Tuesday, 8 March 2011

Counting sort–Linear time

“If you know that all the elements in an array is less than some integer, you can do a simple count to calculate the position of elements in the sorted array. This is the concept of counting sort. It doesn’t use any comparisons”

Introduction

   This requires a little bit of mathematics. You have 8 element array with all the elements under a value k. This value should be very small, if not, this method is of no use. :)

  If you know all the elements are less than or equal to k, then you just need to get the count of existence of elements in the array. After you get the count of number of elements coming under the each bin of k, just add up all to get the total at pushed to the end!!

  This is a simple statistics..!! In normal calculations, you take sub totals. Finally you add one with other to get a running sum total. Also known as cumulative sum. This is what is done here. What cumulative sum gives us is the important concept of counting sort

Concept

  The cumulative sum calculated from the counts of numbers, gives us the exact position where the input array can fit inside the sorted output array.

The exact concept is very clear in Cormen-Rivest. We create a map of counts of each integer under k and get a cumulative sum and map it inside the resultant array.

So, ascending order can be got by doing cumulative sum from front –> back in the sums array.

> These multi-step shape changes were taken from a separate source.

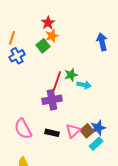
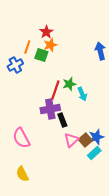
orange line: (12, 38) -> (27, 47), moved
green square: (43, 46) -> (41, 55), turned -32
cyan arrow: (84, 85) -> (82, 94), turned 56
black rectangle: (52, 133) -> (62, 120), moved, turned 56

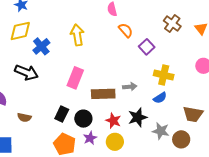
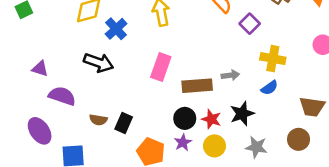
black rectangle: (62, 114) -> (124, 123), moved
black circle: (83, 119) -> (185, 118), moved
gray star: (161, 131) -> (256, 147), moved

Descending order can be got by doing cumulative sum from back –> front in the sums array.

Code

The below code is for the descending order sorting using counting sort.

int* counting_sort(int* arr, int k, int size)
{
    int *B, *C;
    C = (int*) malloc(sizeof(int)*k);
    B = (int*) malloc(sizeof(int)*size);
 
    for(int i=0;i<k; i++) C[i] = 0;
    // get the count of elements in arr. 
    // ASSUMPTION: All elements in arr is < k
    for(int i=0;i<size;i++) C[arr[i]]++;
 
    for(int i=k-1;i>0;i--) C[i-1] += C[i];
 
    for(int j=0;j<size;j++) {
        B[C[arr[j]]] = arr[j];
        C[arr[j]]--;
    }
    return B;
}
void main()
{
    int A[] = {2,3,4,1,6,8,7,5};
    int *b;
    b = counting_sort(A, 9, 8);
    // b[0] is garbage, unused entry
    std::cout<<b[0]<<std::endl;
 
    // b[1]..b[size] is filled with sorted
    std::cout<<b[1];
}

Important points:

  • When it involves only C, then we run for only k times, when its arr, then we run for size times. Total performance comes to O(k+n) approx. comes to O(n). First sorting algorithm we studied with linear time.
  • We never fill index number 0 in the sorted array. This is because, the index for sorted array is the cumulative sum calculated in C array. If that sum is zero, it can only happen when there is no zero in input array. For our example, increasing order case, C[0] =0.. But C[arr[j]] never leads to C[0] because, there is no zero in arr. If at all a zero is present, its cumulative sum gets added up.
  • Because of cumulative sum method, index of resultant sorted array always starts from index 1 and there is no possibility of getting a zero index.
  • free is not done here. Possible heap corruption since B needs size+1 and C is not freed.
  • The above code is not a stable sort!!.. But still you get sorted array as output. The usefulness of stableness is not visible here!!.. Will discuss this in next sort: Radix sort.